The Ohio Chemistry Technology Council (OCTC) is supportive of the recent action to repay the nearly $1.5 billion borrowed from the federal government to pay unemployment benefits to eligible Ohioans during the pandemic. State officials said that paying off the loan will allow Ohio to avoid paying 2.3% interest. The payoff also means Ohio employers won't see increases in their unemployment insurance premiums that would have cost them $650 million over the next three years.
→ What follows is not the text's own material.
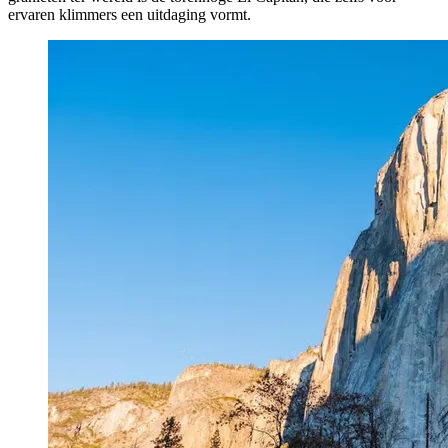
ervaren klimmers een uitdaging vormt.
Governor DeWine recommended to the Ohio General Assembly in April that American Rescue Plan Act (ARPA) funds be used to repay the loan before the accrual of interest to prevent the increase in unemployment taxes. The General Assembly included the repayment provision in House Bill 168, sponsored by Rep. Mark Fraizer (R-Newark) and Rep. Mike Loychik (R-Bazetta), and Governor DeWine signed the bill into law on June 28, 2021.
OCTC is also supportive of an effort to rebalance the state's unemployment compensation system, in order to prevent the need for similar loans in the future. Ohio's unemployment compensation fund has been structurally insolvent for years. Ohio borrowed a total of $3.39 billion from the federal government between 2009 and 2014, resulting in paid interest totaling $257.7 million, all of which was paid by Ohio job creators.